## Task data

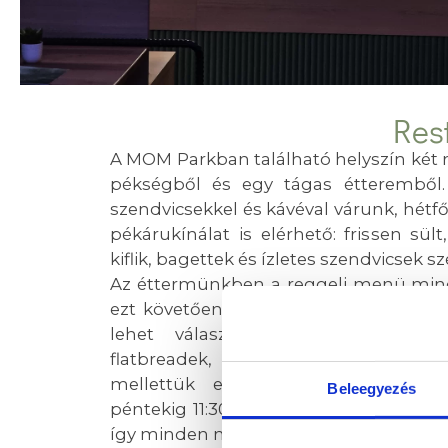
Res
A MOM Parkban található helyszín két r
pékségből és egy tágas étteremből.
szendvicsekkel és kávéval várunk, hétfő
pékárukínálat is elérhető: frissen sü
kiflik, bagettek és ízletes szendvicsek sz
Az éttermünkben a reggeli menü minde
ezt követően 11:30-tól az á la carte é
lehet választani. A kínálatban sa
flatbreadek, valamint húsos, halas é
mellettük ellenállhatatlan desszert
Beleegyezés
péntekig 11:30 és 15:00 között napi aján
így minden napszakban változatos opció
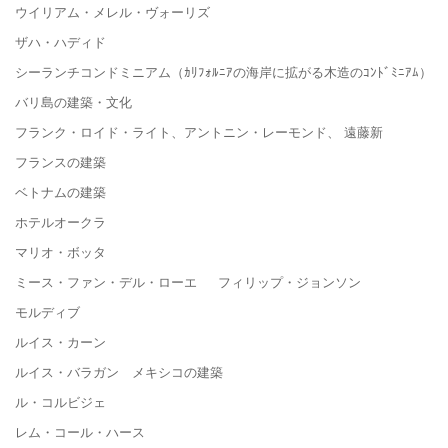
ウイリアム・メレル・ヴォーリズ
ザハ・ハディド
シーランチコンドミニアム（ｶﾘﾌｫﾙﾆｱの海岸に拡がる木造のｺﾝﾄﾞﾐﾆｱﾑ）
バリ島の建築・文化
フランク・ロイド・ライト、アントニン・レーモンド、 遠藤新
フランスの建築
ベトナムの建築
ホテルオークラ
マリオ・ボッタ
ミース・ファン・デル・ローエ フィリップ・ジョンソン
モルディブ
ルイス・カーン
ルイス・バラガン メキシコの建築
ル・コルビジェ
レム・コール・ハース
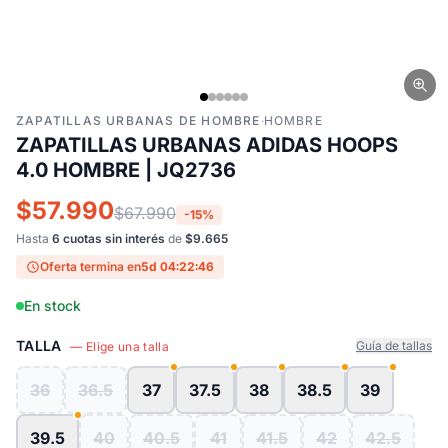
ZAPATILLAS URBANAS DE HOMBRE
·
HOMBRE
ZAPATILLAS URBANAS ADIDAS HOOPS
4.0 HOMBRE | JQ2736
$57.990
$67.990
-15%
Hasta
6 cuotas sin interés
de
$9.665
Oferta termina en
5d 04:22:45
En stock
TALLA
Guía de tallas
— Elige una talla
36
36.5
37
37.5
38
38.5
39
39.5
40
40.5
41
41.5
42
42.5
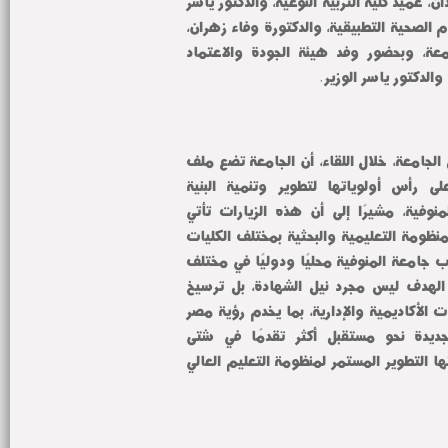
وتنمية البيئة، والدكتور محمد زيدان، عميد كلية التربية النوعية، والدكتور ياسر 
رماح، عميد كلية تكنولوجيا العلوم الصحية التطبيقية، والدكتورة وفاء زهران، 
مدير مركز ضمان الجودة بالجامعة، وبحضور وفد هيئة الجودة والاعتماد 
الدكتور ياسر الوزير.
وأكد الدكتور أحمد القاصد، رئيس الجامعة، خلال اللقاء، أن الجامعة تضع ملف 
الجودة والاعتماد المؤسسي على رأس أولوياتها لتطوير وتنمية البنية 
التعليمية والإنشائية بجامعة المنوفية، مشيرًا إلى أن هذه الزيارات تأتي 
تتويجًا لجهود الجامعة لتطوير المنظومة التعليمية والبحثية بمختلف الكليات 
العملية والنظرية، مما يعزز ترتيب جامعة المنوفية محليًا ودوليًا في مختلف 
التصنيفات العالمية. مؤكدًا أن الهدف ليس مجرد نيل الشهادة، بل ترسيخ 
ثقافة الجودة في كافة الممارسات الأكاديمية والإدارية، بما يخدم رؤية مصر 
2030 وتطلعات الجمهورية الجديدة نحو مستقبل أكثر تقدمًا في شتى 
المجالات، والتي يأتي في مقدمتها التطوير المستمر لمنظومة التعليم العالي 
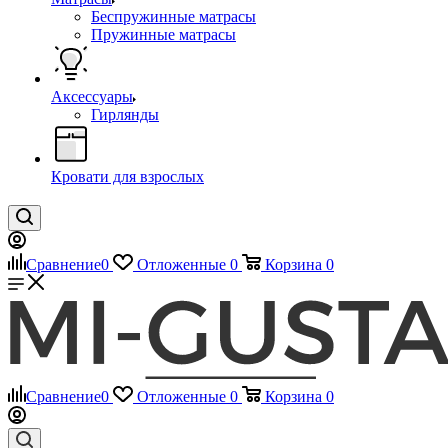
Беспружинные матрасы
Пружинные матрасы
Аксессуары
Гирлянды
Кровати для взрослых
Сравнение
0
Отложенные
0
Корзина
0
Сравнение
0
Отложенные
0
Корзина
0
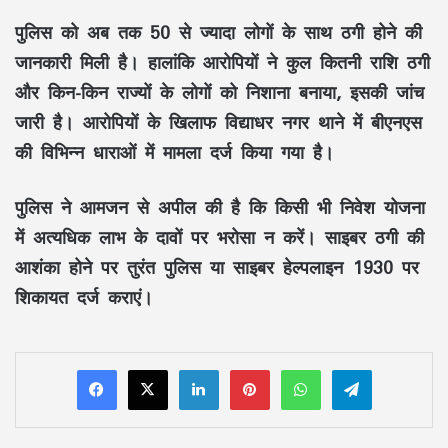
पुलिस को अब तक 50 से ज्यादा लोगों के साथ ठगी होने की
जानकारी मिली है। हालांकि आरोपियों ने कुल कितनी राशि ठगी
और किन-किन राज्यों के लोगों को निशाना बनाया, इसकी जांच
जारी है। आरोपियों के खिलाफ विद्याधर नगर थाने में बीएनएस
की विभिन्न धाराओं में मामला दर्ज किया गया है।
पुलिस ने आमजन से अपील की है कि किसी भी निवेश योजना
में अत्यधिक लाभ के दावों पर भरोसा न करें। साइबर ठगी की
आशंका होने पर तुरंत पुलिस या साइबर हेल्पलाइन 1930 पर
शिकायत दर्ज कराएं।
LinkedIn
Pinterest
WhatsApp
Telegram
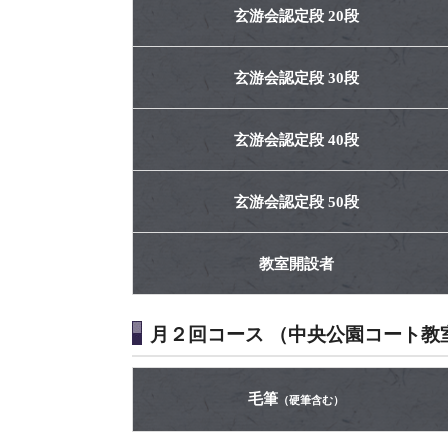
玄游会認定段 20段
玄游会認定段 30段
玄游会認定段 40段
玄游会認定段 50段
教室開設者
月２回コース （中央公園コート教
毛筆
（硬筆含む）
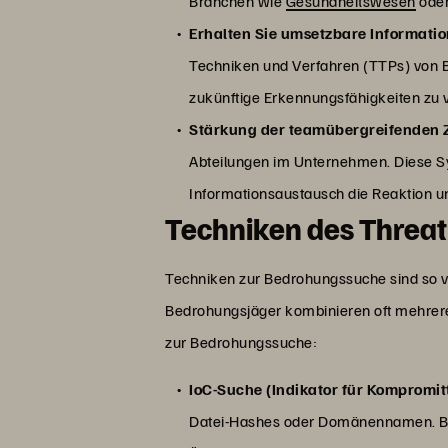
Branchen wie
Gesundheitswesen
ode
Erhalten Sie umsetzbare Informati
Techniken und Verfahren (TTPs) von 
zukünftige Erkennungsfähigkeiten zu v
Stärkung der teamübergreifenden
Abteilungen im Unternehmen. Diese Sy
Informationsaustausch die Reaktion u
Techniken des Threat
Techniken zur Bedrohungssuche sind so vie
Bedrohungsjäger kombinieren oft mehrere 
zur Bedrohungssuche:
IoC-Suche (Indikator für Kompromit
Datei-Hashes oder Domänennamen. Bed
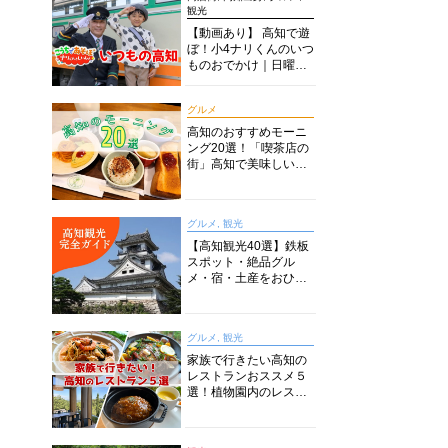
観光
【動画あり】 高知で遊
ぼ！小4ナリくんのいつ
ものおでかけ｜日曜市
に水族館に路面電車に
あちこち巡り
グルメ
高知のおすすめモーニ
ング20選！「喫茶店の
街」高知で美味しい喫
茶店・カフェモーニン
グをいただきます！
グルメ, 観光
【高知観光40選】鉄板
スポット・絶品グル
メ・宿・土産をおひと
り様からファミリー向
けまで徹底解説！
グルメ, 観光
家族で行きたい高知の
レストランおススメ５
選！植物園内のレスト
ランからイタリアンに
中華まで楽しめる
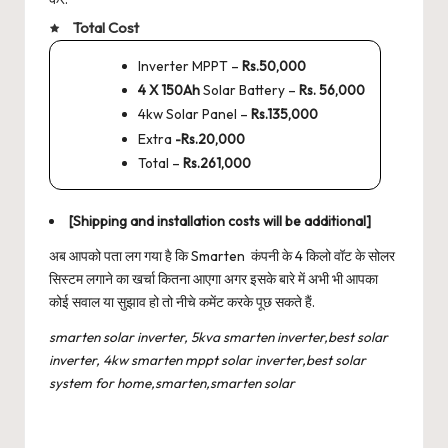
Total Cost
Inverter MPPT –
Rs.50,000
4 X 150Ah
Solar Battery –
Rs. 56,000
4kw Solar Panel –
Rs.135,000
Extra
-Rs.20,000
Total –
Rs.261,000
[Shipping and installation costs will be additional]
अब आपको पता लग गया है कि Smarten कंपनी के 4 किलो वॉट के सोलर
सिस्टम लगाने का खर्चा कितना आएगा अगर इसके बारे में अभी भी आपका
कोई सवाल या सुझाव हो तो नीचे कमेंट करके पूछ सकते हैं.
smarten solar inverter, 5kva smarten inverter,best solar
inverter, 4kw smarten mppt solar inverter,best solar
system for home,smarten,smarten solar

## Aim of the exercise
Determine how many lines of the records hold the word "عميد", giving only that number.

## Written response
2